** ABOUT THIS EXERCISE **
A word-for-word transcription of the data below is required.
********************
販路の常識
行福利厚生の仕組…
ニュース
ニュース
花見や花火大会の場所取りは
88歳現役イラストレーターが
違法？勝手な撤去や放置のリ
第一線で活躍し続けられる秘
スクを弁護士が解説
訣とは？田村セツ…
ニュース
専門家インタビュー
********************
** OUTPUT **
販路の常識
行福利厚生の仕組…
ニュース
ニュース
花見や花火大会の場所取りは
88歳現役イラストレーターが
違法？勝手な撤去や放置のリ
第一線で活躍し続けられる秘
スクを弁護士が解説
訣とは？田村セツ…
ニュース
専門家インタビュー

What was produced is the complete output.